#### Task details
Go over the data and copy out each line with "Амулет" in it.

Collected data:

****************

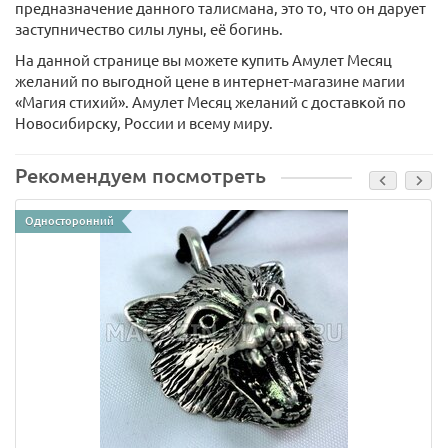
предназначение данного талисмана, это то, что он дарует
заступничество силы луны, её богинь.
На данной странице вы можете купить Амулет Месяц
желаний по выгодной цене в интернет-магазине магии
«Магия стихий». Амулет Месяц желаний с доставкой по
Новосибирску, России и всему миру.
Рекомендуем посмотреть
Односторонний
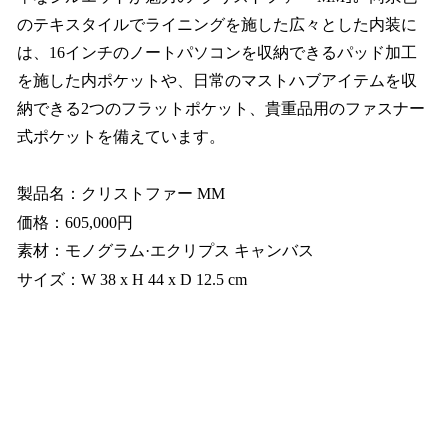
のテキスタイルでライニングを施した広々とした内装に
は、16インチのノートパソコンを収納できるパッド加工
を施した内ポケットや、日常のマストハブアイテムを収
納できる2つのフラットポケット、貴重品用のファスナー
式ポケットを備えています。
製品名：クリストファー MM
価格：605,000円
素材：モノグラム·エクリプス キャンバス
サイズ：W 38 x H 44 x D 12.5 cm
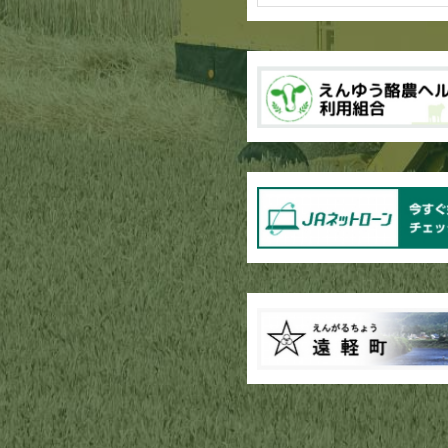
ブロッコリー播種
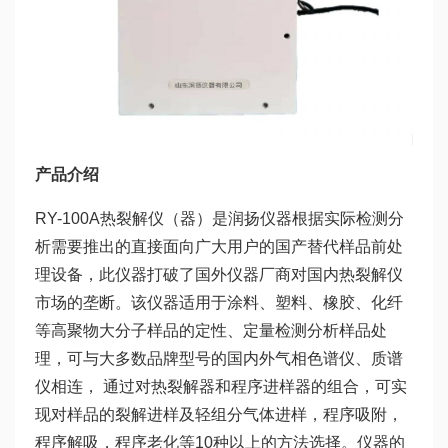
产品介绍
RY-100A热裂解仪（器）是润扬仪器根据实际检测分
析需要推出的直接面向广大用户的国产替代样品前处
理设备，此仪器打破了国外仪器厂商对国内热裂解仪
市场的垄断。该仪器适用于涂料、塑料、橡胶、化纤
等高聚物大分子样品的定性、定量检测分析样品处
理，可与大多数品牌型号的国内外气相色谱仪、质谱
仪相连， 通过对热裂解器和程序进样器的组合，可实
现对样品的裂解进样及轻组分气体进样，程序吸附，
程序解吸，程序老化等10种以上的方法选择。仪器的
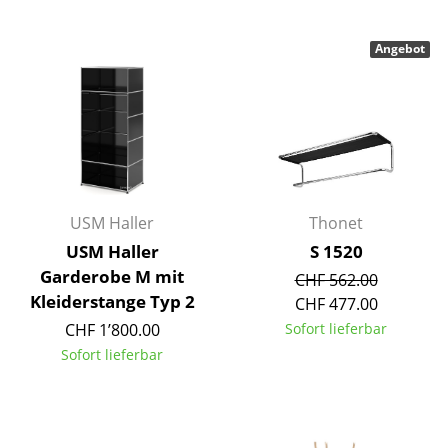
Tische
Angebot
Esstische
Beistelltische
Couchtische
Schreibtische
USM Haller
Thonet
Sekretäre & PC-Tische
USM Haller
S 1520
Konferenztische
Garderobe M mit
CHF 562.00
Kleiderstange Typ 2
CHF 477.00
Stehtische & Stehpulte
CHF 1’800.00
Sofort lieferbar
Kindertische
Sofort lieferbar
Gartentische
Servierwagen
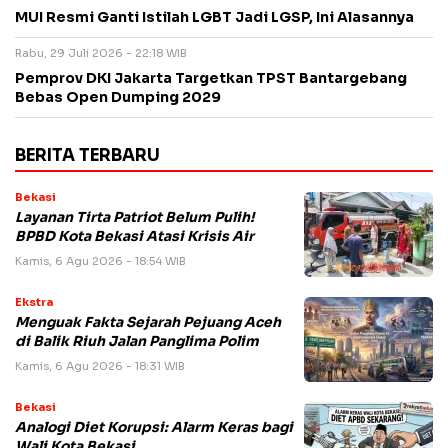
MUI Resmi Ganti Istilah LGBT Jadi LGSP, Ini Alasannya
Rabu, 29 Juli 2026 - 22:18 WIB
Pemprov DKI Jakarta Targetkan TPST Bantargebang
Bebas Open Dumping 2029
BERITA TERBARU
Bekasi
Layanan Tirta Patriot Belum Pulih!
BPBD Kota Bekasi Atasi Krisis Air
Kamis, 6 Agu 2026 - 18:54 WIB
Ekstra
Menguak Fakta Sejarah Pejuang Aceh
di Balik Riuh Jalan Panglima Polim
Kamis, 6 Agu 2026 - 18:31 WIB
Bekasi
Analogi Diet Korupsi: Alarm Keras bagi
Wali Kota Bekasi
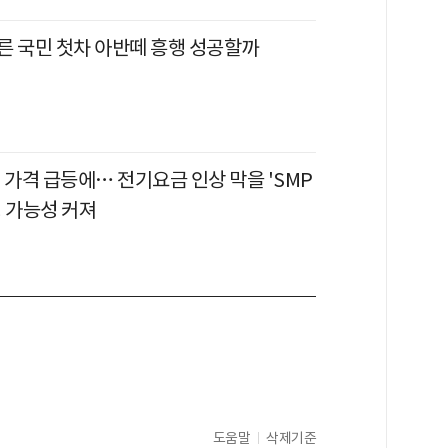
른 국민 첫차 아반떼 흥행 성공할까
 가격 급등에… 전기요금 인상 막을 'SMP
행 가능성 커져
도움말
삭제기준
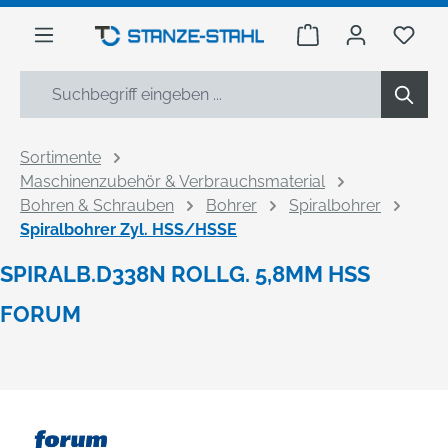
alt springen
Warenkorb enthäl
Du h
Sortimente
Maschinenzubehör & Verbrauchsmaterial
Bohren & Schrauben
Bohrer
Spiralbohrer
Spiralbohrer Zyl. HSS/HSSE
SPIRALB.D338N ROLLG. 5,8MM HSS
FORUM
Bildergalerie überspringen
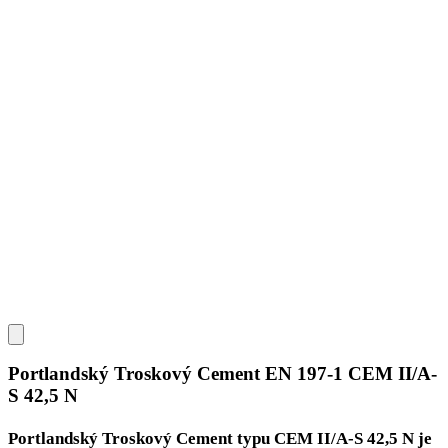
Portlandský Troskový Cement EN 197-1 CEM II/A-
S 42,5 N
Portlandský Troskový Cement typu CEM II/A-S 42,5 N je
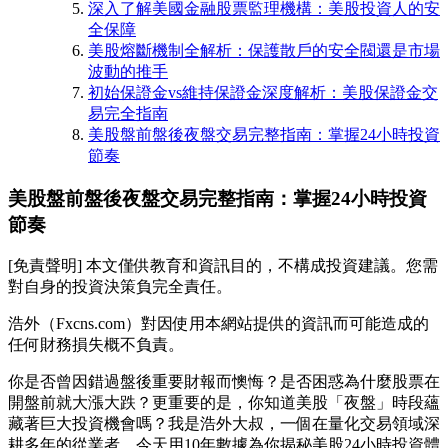
深入了解美國金融股票監理機構：美股投資人的安
全保障
美股熔斷機制全解析：保護散戶的安全閥還是市場
波動的推手
初始保證金vs維持保證金深度解析：美股保證金交
易完全指南
美股盤前盤後夜盤交易完整指南：掌握24小時投資
節奏
美股盤前盤後夜盤交易完整指南：掌握24小時投資
節奏
[免責聲明] 本文僅供教育和資訊目的，不構成投資建議。您需
對自身的投資決策負完全責任。
浩外（Fxcns.com）對因使用本網站提供的資訊而可能造成的
任何財務損失概不負責。
你是否曾因錯過盤後重要財報而懊悔？是否困惑為什麼股票在
開盤前就大漲大跌？更重要的是，你知道美股「夜盤」時段蘊
藏著巨大投資機會嗎？我是浩外大叔，一個在量化交易領域深
耕多年的從業者，今天用10年數據為你揭秘美股24小時投資體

****************

#### Completed exercise
На данной странице вы можете купить Амулет Месяц
«Магия стихий». Амулет Месяц желаний с доставкой по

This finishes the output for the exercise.